In the word-pair task, a repeated-measures ANOVA of stimulation condition (left AG, right AG, and sham) by word-pair category (meaningful and non-meaningful) showed no main effect of word-pair category (F(1,16) = 1.90, p = 0.19), no main effect of stimulation condition (F(2,32) = 0.91, p = 0.41), and a trending interaction of word-pair category and stimulation condition (F(2,32) = 3.09, p = 0.059). We next performed planned comparisons to test our primary experimental hypothesis. As explained in the Data Analysis section of the Materials and Methods, we examined direct comparisons of the difference scores for the word-pair categories across stimulation conditions to test for changes in the relative processing advantage of meaningful combinations (Fig. 3A,B). As hypothesized, we found that anodal stimulation to the left AG resulted in a greater processing advantage for meaningful relative to non-meaningful word pairs compared with both sham stimulation (t(16) = 1.96, p = 0.03, Cohen's d = 0.61) and right AG stimulation (t(16) = 1.91, p = 0.04, Cohen's d = 0.71), shown in Figure 3A.

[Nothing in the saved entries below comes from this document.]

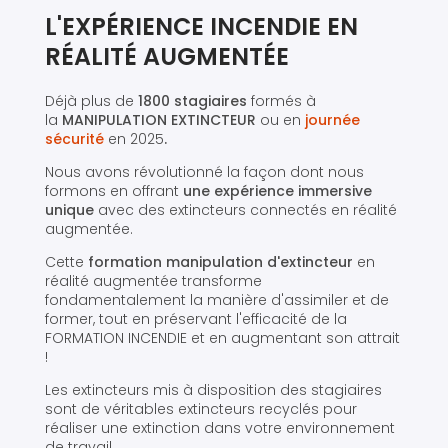
L'EXPÉRIENCE INCENDIE EN
RÉALITÉ AUGMENTÉE
Déjà plus de
1800 stagiaires
formés à
la
MANIPULATION EXTINCTEUR
ou en
journée
sécurité
en 2025
.​
Nous avons révolutionné la façon dont nous
formons en offrant
une expérience immersive
unique
avec des extincteurs connectés en réalité
augmentée.
Cette
formation manipulation d'extincteur
en
réalité augmentée transforme
fondamentalement la manière d'assimiler et de
former, tout en préservant l'efficacité de la
FORMATION INCENDIE et en augmentant son attrait
!
Les extincteurs mis à disposition des stagiaires
sont de véritables extincteurs recyclés pour
réaliser une extinction dans votre environnement
de travail.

In the letter-string task, a repeated-measures ANOVA of stimulation condition (left AG, right AG, and sham) by letter-string category (match and non-match) showed a main effect of letter-string category (F(1,16) = 18.9, p < 0.001), no main effect of stimulation condition (F(2,32) = 1.79, p = 0.18), and no interaction between letter-string category and stimulation condition (F(2,32) = 0.66, p = 0.52). We next performed direct comparisons of difference scores for the letter-string categories across stimulation conditions. These analyses showed no differential effects in the processing of letter-string categories between any of the stimulation conditions (all p values > 0.25) shown in Figure 3B.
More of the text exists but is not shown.